Welcome to elliptic curve cryptography, where we can find your public key (point in space K) with a private key (k).
An elliptic curve looks something like this, which you may see it tends to infinity on the right-part of the function. Your public key is a point, belonging to these infinite lines.
There is also an important constant, G, which is a random point on that elliptic curve that is constant for generating public keys. This constant G is called the “Generator Point”, since it literally is used for generating public keys.
So now that we know those basic concepts, computing a public key is just
K = k * G
(Public key = private key coordinates * Generator point coordinates)
Multiplications over elliptic curves are out of the scope of this post, but keep in mind, you can’t recompute k given a K and the constant G.
Horray, now I have my public key! This is my public key.
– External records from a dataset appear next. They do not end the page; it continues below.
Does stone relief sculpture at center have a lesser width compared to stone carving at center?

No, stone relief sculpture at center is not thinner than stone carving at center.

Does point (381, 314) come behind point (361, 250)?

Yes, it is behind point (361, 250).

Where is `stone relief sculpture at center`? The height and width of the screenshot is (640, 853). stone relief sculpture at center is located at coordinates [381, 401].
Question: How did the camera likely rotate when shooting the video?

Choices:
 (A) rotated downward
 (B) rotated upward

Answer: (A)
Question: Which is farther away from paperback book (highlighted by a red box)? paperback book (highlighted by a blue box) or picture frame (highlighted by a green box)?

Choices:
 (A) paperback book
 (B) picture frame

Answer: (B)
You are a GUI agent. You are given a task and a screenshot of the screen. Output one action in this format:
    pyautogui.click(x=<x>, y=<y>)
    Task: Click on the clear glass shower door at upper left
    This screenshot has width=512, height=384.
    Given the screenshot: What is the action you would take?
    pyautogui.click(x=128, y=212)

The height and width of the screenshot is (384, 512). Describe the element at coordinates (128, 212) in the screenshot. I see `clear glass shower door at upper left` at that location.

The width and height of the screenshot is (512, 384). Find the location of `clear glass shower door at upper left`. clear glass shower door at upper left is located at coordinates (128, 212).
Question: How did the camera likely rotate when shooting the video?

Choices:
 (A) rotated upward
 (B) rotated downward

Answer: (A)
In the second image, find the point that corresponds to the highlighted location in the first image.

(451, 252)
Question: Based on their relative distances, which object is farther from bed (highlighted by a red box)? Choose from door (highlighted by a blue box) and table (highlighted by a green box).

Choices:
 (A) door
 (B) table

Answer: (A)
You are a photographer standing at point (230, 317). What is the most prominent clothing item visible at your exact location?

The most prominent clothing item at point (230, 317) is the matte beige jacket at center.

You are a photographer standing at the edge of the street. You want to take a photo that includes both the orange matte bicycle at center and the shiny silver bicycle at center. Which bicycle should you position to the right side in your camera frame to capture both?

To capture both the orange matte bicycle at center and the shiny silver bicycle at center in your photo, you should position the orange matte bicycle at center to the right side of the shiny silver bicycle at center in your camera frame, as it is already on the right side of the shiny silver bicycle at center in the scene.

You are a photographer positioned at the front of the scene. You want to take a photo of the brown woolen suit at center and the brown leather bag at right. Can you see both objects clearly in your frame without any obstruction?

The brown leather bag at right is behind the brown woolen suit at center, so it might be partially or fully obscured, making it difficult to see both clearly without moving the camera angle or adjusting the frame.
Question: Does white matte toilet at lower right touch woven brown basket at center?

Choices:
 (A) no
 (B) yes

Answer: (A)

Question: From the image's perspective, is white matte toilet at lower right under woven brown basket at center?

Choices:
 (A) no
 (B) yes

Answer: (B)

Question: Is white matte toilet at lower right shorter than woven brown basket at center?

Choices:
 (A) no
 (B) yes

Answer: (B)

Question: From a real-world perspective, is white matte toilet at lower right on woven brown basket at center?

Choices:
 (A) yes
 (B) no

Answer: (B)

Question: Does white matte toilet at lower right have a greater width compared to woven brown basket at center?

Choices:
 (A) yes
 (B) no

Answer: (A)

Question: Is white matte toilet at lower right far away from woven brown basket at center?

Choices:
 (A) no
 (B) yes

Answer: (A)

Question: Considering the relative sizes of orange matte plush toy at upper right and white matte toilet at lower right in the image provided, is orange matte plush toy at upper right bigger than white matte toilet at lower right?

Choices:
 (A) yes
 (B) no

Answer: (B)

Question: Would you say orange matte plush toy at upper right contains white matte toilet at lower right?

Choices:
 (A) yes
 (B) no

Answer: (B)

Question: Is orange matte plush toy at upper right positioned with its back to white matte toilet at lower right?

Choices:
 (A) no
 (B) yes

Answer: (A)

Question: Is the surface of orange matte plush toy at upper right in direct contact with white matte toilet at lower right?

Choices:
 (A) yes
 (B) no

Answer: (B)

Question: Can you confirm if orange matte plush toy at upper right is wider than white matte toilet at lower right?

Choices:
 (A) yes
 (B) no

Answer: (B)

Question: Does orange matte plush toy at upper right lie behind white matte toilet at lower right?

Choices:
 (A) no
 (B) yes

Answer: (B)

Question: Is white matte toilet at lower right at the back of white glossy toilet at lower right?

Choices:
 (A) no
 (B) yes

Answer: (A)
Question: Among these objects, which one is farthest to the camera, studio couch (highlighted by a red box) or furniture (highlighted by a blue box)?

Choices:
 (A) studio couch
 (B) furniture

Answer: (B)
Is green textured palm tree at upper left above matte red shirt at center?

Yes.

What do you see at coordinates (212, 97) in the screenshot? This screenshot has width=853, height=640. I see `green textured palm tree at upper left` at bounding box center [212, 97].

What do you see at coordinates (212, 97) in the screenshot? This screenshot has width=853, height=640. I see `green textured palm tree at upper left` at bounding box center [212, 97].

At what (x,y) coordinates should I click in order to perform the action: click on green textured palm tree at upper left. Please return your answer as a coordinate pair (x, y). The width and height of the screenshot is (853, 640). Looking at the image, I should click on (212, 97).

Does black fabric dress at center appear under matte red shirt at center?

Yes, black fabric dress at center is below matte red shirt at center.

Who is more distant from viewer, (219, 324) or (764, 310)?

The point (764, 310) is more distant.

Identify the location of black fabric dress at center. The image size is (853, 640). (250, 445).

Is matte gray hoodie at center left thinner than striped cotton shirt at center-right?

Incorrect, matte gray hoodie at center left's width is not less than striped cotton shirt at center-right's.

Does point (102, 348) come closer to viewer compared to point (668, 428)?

This point in space. That’s it. I am the only one able to compute this particular point in space, since i am the sole owner of k (private key).
Fun fact, the public key is not your usual 0x…Ab, it’s similar to your private key. The keccak hash of the public key is your address, which is the one you share with your friends.
Wallets add another layer of abstraction, they say “What if we add another cryptographic trick, and be able to have multiple wallets, tied to a single mnemonic phrase”
So these wallets will just:
Generate a mnemonic for you (Using BIP39 standard) Create some kind of function that maps f(mnemonic, walletNumber) => private key
Now with your mnemonic, you can create N amounts of addresses, cryptographically secured with your mnemonic. You could expand on this concept and google on Hierarchical Deterministic Wallets, which is basically using this method recursively. Mostly used in organizations.
Digital Signatures and Transactions
Won’t expand much on this detail, but will give a general idea:
When you craft an ethereum transaction for example, you are creating a “Digital Signature” and then executing it as a transaction. This actually means you can craft a transaction without ever executing it.
You can craft your digital signature in the following manner:
Signature = Fsig(transactionData, k), remember that k is the private key.
Fsig() produces a signature that is composed of two values, commonly referred to as r and s
S i g = ( r , s )
These r,s values are coordinates over the elliptic curve, that show your private key, along with a variable that will not be introduced called “v”.
With this signature, one proceeds to “Verify it”, which is an intrincate algorithm that basically states “Yes, this transaction was actually signed by this public key”
Once you have your verified transaction, you can broadcast it to the ethereum network and then it will be mined.
You may wonder, then how can somebody see my public key, if my address is a hash of the public key?! Where is the public part in that? Why do this?
Im not an expert on this particular part, but with the r,s,v variables previously talked, you can compute back the elliptic curve coordinates for a signed transaction. Remember, (r,s) are points on the elliptic curve. Take v as a “dimension” so to say for this curve, or completely ignore it. This means, that indeed, a public key is only exposed once an address makes a transaction. So, public keys are private until used from a “Externally Owned Account”, this turns a “point” (public key) into an Address, someone you can transact to. This is the key conceptual difference between a public key and an address.